3--> Paragraph 3: "Ninety percent of the world's new youth majority is in the developing world. Many have grown up, thanks to Facebook, YouTube, and Twitter..." So young people growing up in the developing world have high speed internet yet lack basic sanitation? This boggles the mind.
4--> "Young activists have dislodged repressive regimes... more nimbly than prior generations. Twenty years ago, a Polish trade union took a decade to dislodge a repressive government. In Tunisia, it took a month." Isn't the murder of Solidarity members by Stalinist goons different than a ruler peacefully leaving? 33 year ago, the Shah peacefully left Iran, butIran's theocracy isn't being dislodged by youth protests today; Mr. Farrow's entire argument is selective reasoning.
Look, I'm a Millennial myself, and I hold out high hopes for our generation. That said, we deserve a better brief than Mr. Farrow seems capable of mustering.
Now, it has come around again, friends.
How will you choose to help my generation? (And, yes, this is my generation — I am a Millennial, although on the younger end.)
Or, rather, shall you choose to hinder the youth, once more?
The choice, in the end, shall not be decided easily; there will be conflicts and disagreements and arguments over how to best help, if help you shall this new generation.
Yet, all in all, if you do choose to foster, the world can change for the better; if not, well, I dare not think of the repercussions.
The choice is in your hands, friends. Choose wisely.
If you actually understood what happened in the 50's, 60's and 70's you might have some insight into how every new generation get's co-opted and eventually inculturated into the dominant mind set. And with that understanding you might be able to do something a little different this time. I'm not holding out a lot of hope.
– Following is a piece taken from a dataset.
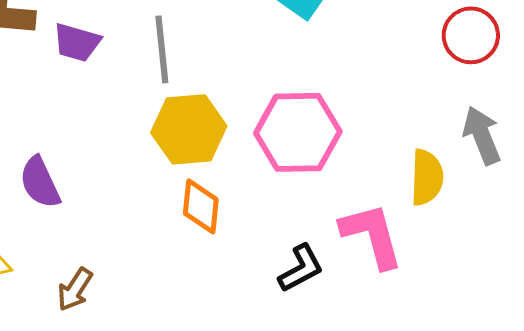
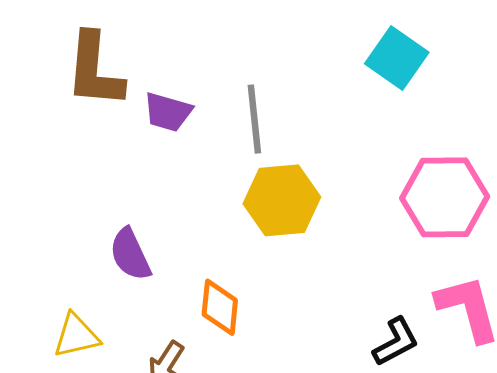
pink hexagon: (298, 132) -> (445, 197), moved
orange diamond: (201, 206) -> (220, 307), moved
The problem with youth is that you are too easily distracted with all the bells and whistle (money, food, sex and social relations) that life waves in front of you, you inevitable end up doing the same old stuff everyone else did in all the generations before yours. I believe it's only after you've done all that stuff and understood something about it, that you gain the wisdom needed to creat really effective and substantive change. So you might want to be paying attention to some older and wiser people, if you can find them.